INSTRUCTIONS TO FOLLOW :: When you reproduce these records, keep every word exactly and drop the images.

RECORDS FOR THIS EXERCISE Block Start

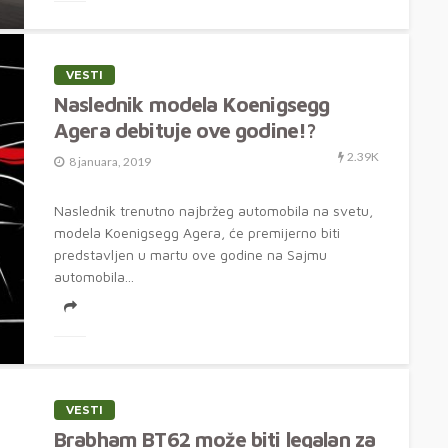
VESTI
Naslednik modela Koenigsegg
Agera debituje ove godine!?
2.39K
8 januara, 2019
Naslednik trenutno najbržeg automobila na svetu,
modela Koenigsegg Agera, će premijerno biti
predstavljen u martu ove godine na Sajmu
automobila...
VESTI
Brabham BT62 može biti legalan za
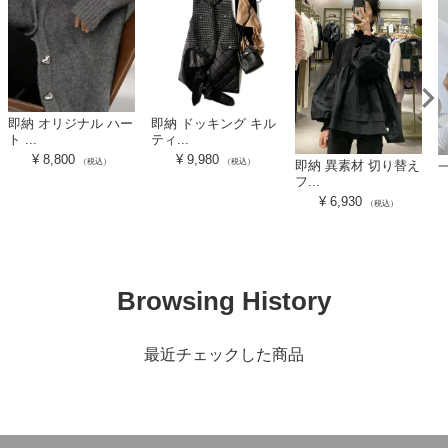
即納 オリジナル ハー
即納 ドッキング キル
ト ...
ティ...
¥
8,800
¥
9,980
（税込）
（税込）
即納 異素材 切り替え
一
フ...
¥
6,930
（税込）
Browsing History
最近チェックした商品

RECORDS FOR THIS EXERCISE Block End

WRITTEN REPLY ::
VESTI
Naslednik modela Koenigsegg
Agera debituje ove godine!?
2.39K
8 januara, 2019
Naslednik trenutno najbržeg automobila na svetu,
modela Koenigsegg Agera, će premijerno biti
predstavljen u martu ove godine na Sajmu
automobila...
VESTI
Brabham BT62 može biti legalan za
即納 オリジナル ハー
即納 ドッキング キル
ト ...
ティ...
¥
8,800
¥
9,980
（税込）
（税込）
即納 異素材 切り替え
一
フ...
¥
6,930
（税込）
Browsing History
最近チェックした商品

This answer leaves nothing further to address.